On the back of a sharp rise in oil and tax income, the sultanate’s budget deficit dropped by 58 per cent to RO1.03bn for the January–September period of 2021 from RO2.448bn recorded in the same period of 2020, the Ministry of Finance said on Thursday.
Oman recorded a 22.6 per cent increase in government revenues in the first nine months of 2021 as oil and gas prices during this period remained higher compared to the same period a year ago. Total revenues rose to RO7.367bn in the January–September against RO6.011bn recor-ded in the same period of 2020.
‘Over the past months, Oman has witnessed some improvement in oil prices that averaged US$57.4 per barrel at the end of the third quarter, which has raised net oil revenue to RO3.908bn and gas revenue to RO1.422bn,’ the Ministry of Finance said in its monthly Fiscal Performance Bulletin.
Net oil revenue rose 28.6 per cent year-on-year while gas revenue surged 38 per cent in the first nine months of 2021, the data showed.
Moreover, the government’s current revenues jumped by 45.2 per cent at the end of September 2021, crossing the RO2bn mark as compared to RO1.38bn recor-ded in the same period in 2020.

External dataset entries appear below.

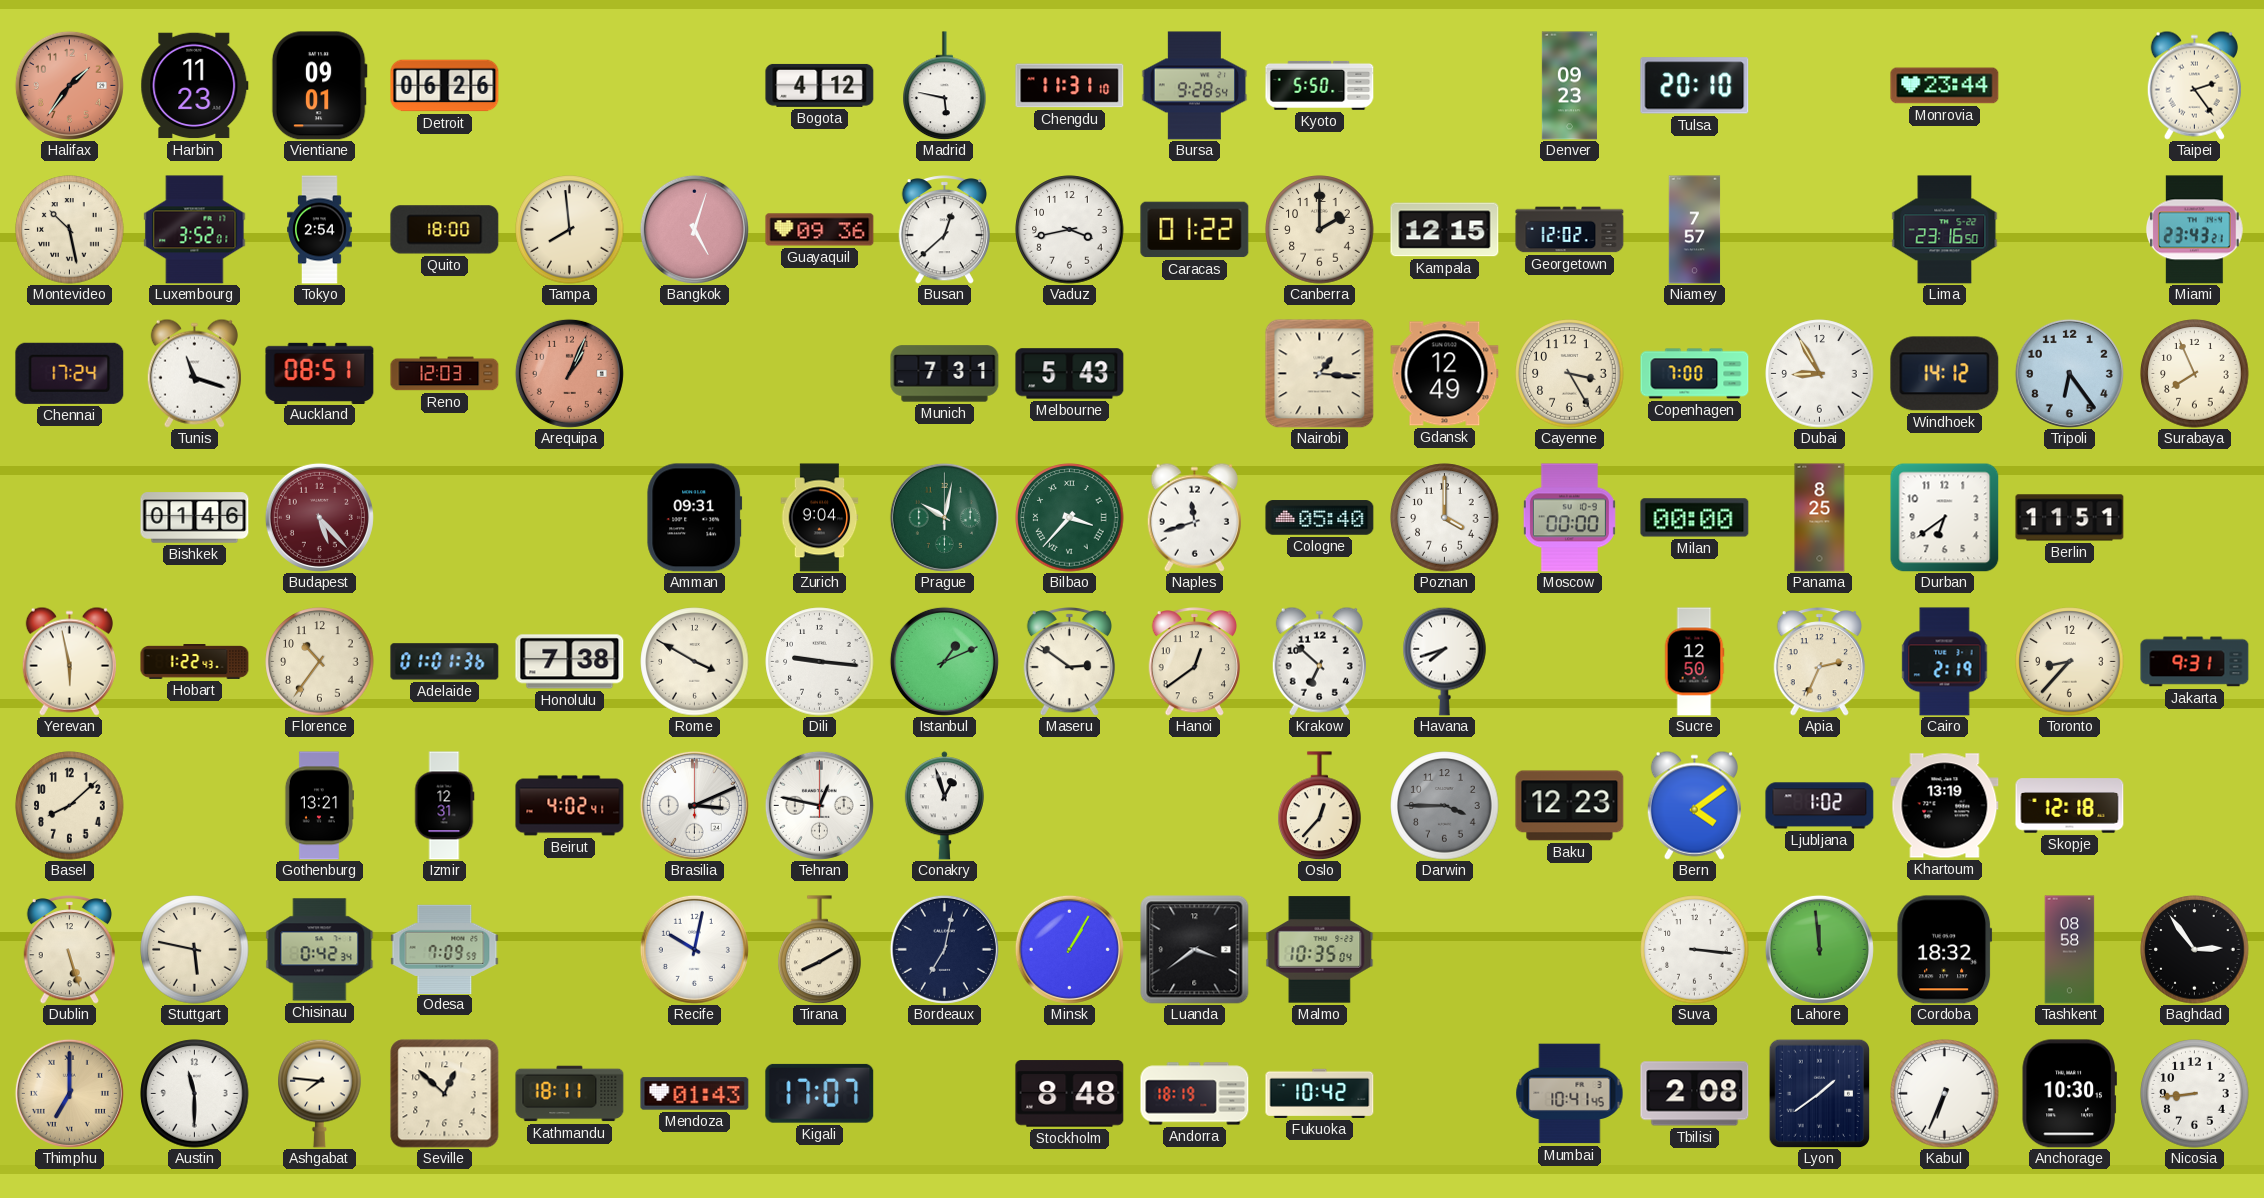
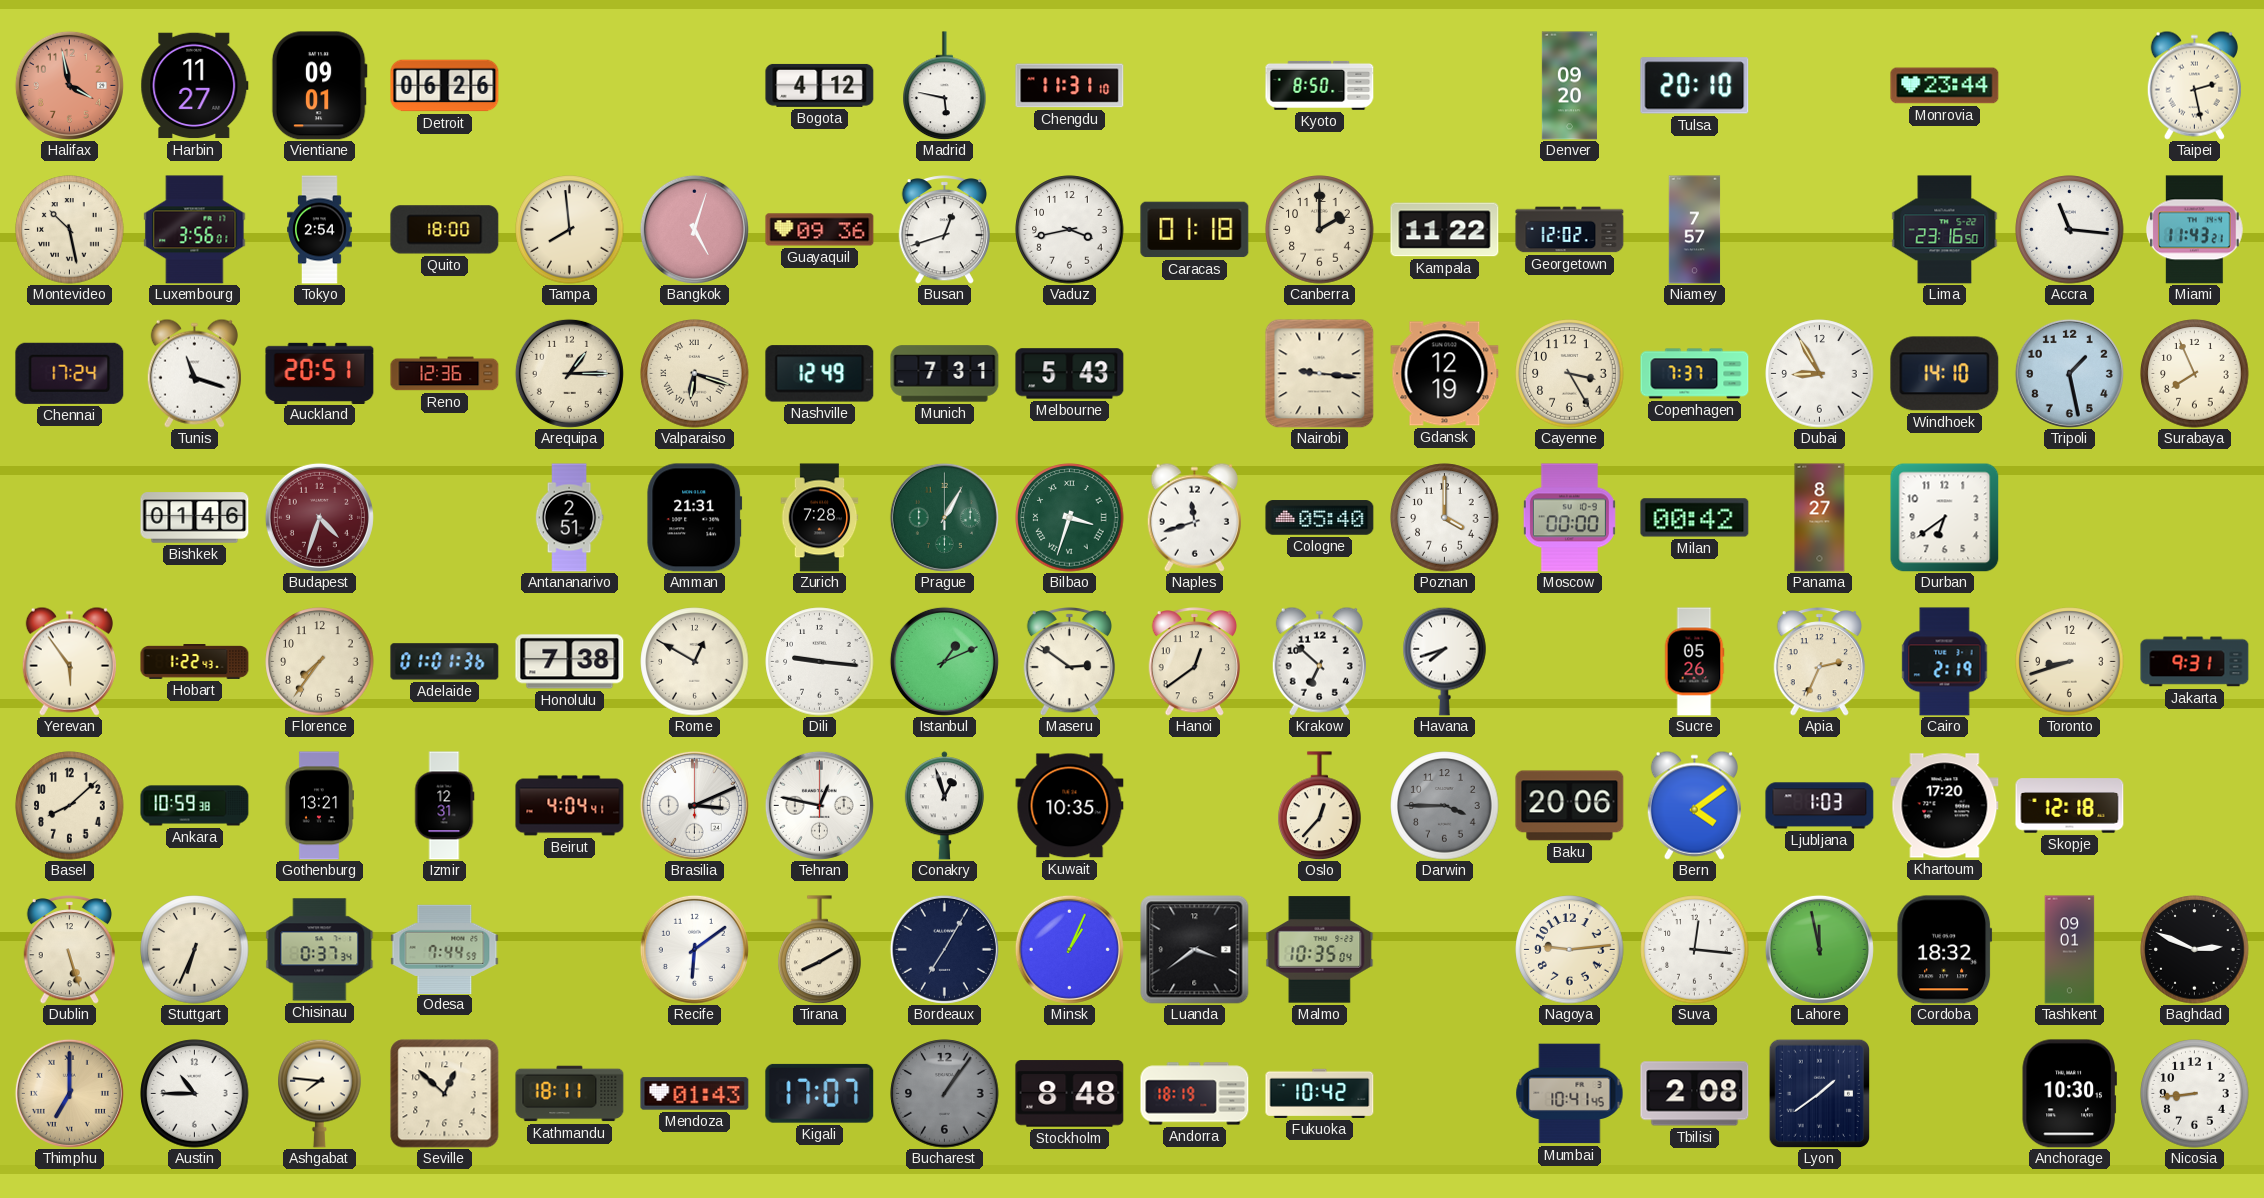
Halifax: 1:36 -> 3:58
Harbin: 11:23 -> 11:27
Bursa: 9:28 -> none
Kyoto: 5:50 -> 8:50
Denver: 09:23 -> 09:20
Taipei: 2:24 -> 2:28
Luxembourg: 3:52 -> 3:56
Busan: 12:38 -> 12:42
Caracas: 01:22 -> 01:18
Kampala: 12:15 -> 11:22
Accra: none -> 11:16
Miami: 23:43 -> 11:43
Auckland: 08:51 -> 20:51
Reno: 12:03 -> 12:36
Arequipa: 1:04 -> 1:15
Arequipa dial: salmon -> cream
Valparaiso: none -> 6:18
Nashville: none -> 12:49
Nairobi: 1:16 -> 9:16
Gdansk: 12:49 -> 12:19
Copenhagen: 7:00 -> 7:37
Windhoek: 14:12 -> 14:10
Tripoli: 6:24 -> 1:28
Budapest: 5:23 -> 4:33
Antananarivo: none -> 2:51
Amman: 09:31 -> 21:31
Zurich: 9:04 -> 7:28
Prague: 10:02 -> 1:05
Bilbao: 3:37 -> 3:33
Milan: 00:00 -> 00:42
Panama: 8:25 -> 8:27
Berlin: 11:51 -> none
Yerevan: 5:58 -> 5:54
Florence: 10:36 -> 7:36
Rome: 3:50 -> 12:50
Sucre: 12:50 -> 05:26
Toronto: 8:37 -> 8:42
Ankara: none -> 10:59
Beirut: 4:02 -> 4:04
Kuwait: none -> 10:35
Baku: 12:23 -> 20:06
Ljubljana: 1:02 -> 1:03
Khartoum: 13:19 -> 17:20
Stuttgart: 5:47 -> 6:34
Chisinau: 0:42 -> 0:37
Odesa: 7:09 -> 7:44
Recife: 10:02 -> 6:09
Bordeaux: 7:02 -> 7:05
Minsk: 1:05 -> 1:04
Nagoya: none -> 9:14
Suva: 3:16 -> 12:16
Lahore: 11:59 -> 11:58
Tashkent: 08:58 -> 09:01
Baghdad: 2:54 -> 2:49
Austin: 11:30 -> 10:45
Bucharest: none -> 1:06
Kabul: 6:34 -> none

Non-tax revenue, the ministry stated, amounted to about RO1.034bn which included RO613.3mn worth of dividends received from various government investments. Additionally, tax and fees revenue totalled RO969.9mn for the first nine months of 2021.
By the end of September 2021, total public spending amounted to RO8.397bn, a marginal decrease of 0.74 per cent compared to RO8.460bn over the same period of 2020.
With Oman’s improving financial position and positive outlook for economic growth this year, global credit rating agencies recently revised up their outlook on the sultanate’s ratings.
S&P Global Ratings upgraded its outlook on Oman to ‘positive’ from ‘stable’ as the world’s biggest ratings agency now believes that the sultanate’s reforms programme and higher oil prices will narrow fiscal deficit and slow the increase in debt.
Moody’s also changed the outlook on the government’s issuer rating to ‘stable’ from ‘negative’. According to Moody’s, the change in outlook reflects the significant easing of government liquidity and external financing pressures, mainly as a result of the ongoing implementation of the Medium-Term Fiscal Plan and higher oil prices.
Last week, H E Dr Said Mohammed Ahmad al Saqri, Minister of Economy, confirmed that economic recovery is taking place “with initial indicators suggesting reassuring and constant improvements in the economy”.